|Local schoolgirl Iman, 5, says she plans to go regularly to the new library|
The Medina Children's Library of Fez is set to open in late January. For 4 to 10 year olds, it aims to encourage literacy and a love of reading in the children of the Fez Medina community"The library seeks to be a welcoming place where children have easy access to age and culturally appropriate books and resources," says committee member Kim Fritschi. "They can browse and read books at the library, participate in Story Time, where books are read aloud to a small group, as well as borrow books to take home to read and share with their families."
|The library will be located at 41 Zkak Raouah|
Donations of children's books in Arabic, French, English and picture books are wanted for the new library. And it also needs a librarian - someone who speaks and writes Arabic and French, and can interact well with the local community.
A two room shop space has been rented at 41 Zkak Raouah, off the Ta'laa Seghira, and it is currently being converted. The main room will have carpet, cushions, and a variety of books.
"We are starting with a small space, and if the community supports it, we hope to expand later," says Cathy Bellafronto of Riad Laaroussa, who is one of the founding donors of the non-profit project, along with The View From Fez.

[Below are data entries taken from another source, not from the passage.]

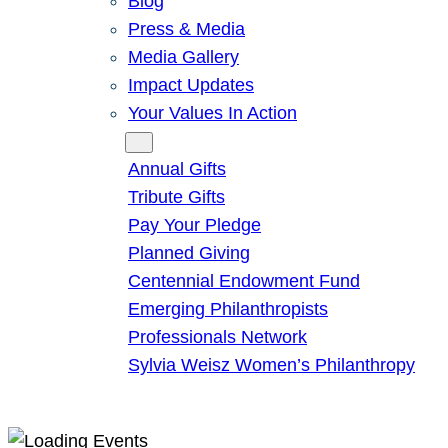
Blog
Press & Media
Media Gallery
Impact Updates
Your Values In Action
Give
Annual Gifts
Tribute Gifts
Pay Your Pledge
Planned Giving
Centennial Endowment Fund
Emerging Philanthropists
Professionals Network
Sylvia Weisz Women’s Philanthropy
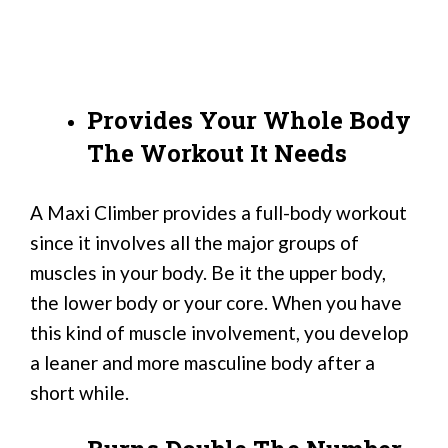
Provides Your Whole Body
The Workout It Needs
A Maxi Climber provides a full-body workout
since it involves all the major groups of
muscles in your body. Be it the upper body,
the lower body or your core. When you have
this kind of muscle involvement, you develop
a leaner and more masculine body after a
short while.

The regular Story Time sessions will be done by volunteers. "We've had lots of students offering to do this," says Suzanna Clarke of The View From Fez. "Particularly from the ALC Community Service Club. They really like the idea of reading to the children, and helping them to explore ideas."
|The interior of the library is being extensively renovated|
The children's library will be open every day after school, and on Wednesday afternoons and all day on weekends. While access is free, borrowing is by subscription and it will cost 20 dirhams per year for a family to borrow two books for up to two weeks.
Other sponsors and sources of funds to keep the library going in the longer term are being sought.
"We also want to find others, particularly local Moroccans, to be involved in the organisational side, so we can gradually step back," said Cathy. "The idea is that it will be a space for the community, and will evolve according to need and the support we have."
"When you go into houses in the Medina, most people have television and many can access the internet on their phones, but they often don't have any books apart from the Koran. While the Koran is naturally an important book to have, reading skills are essential for success in the modern world. And while some parents may be illiterate themselves, they understand that reading is a skill that's vital for their children."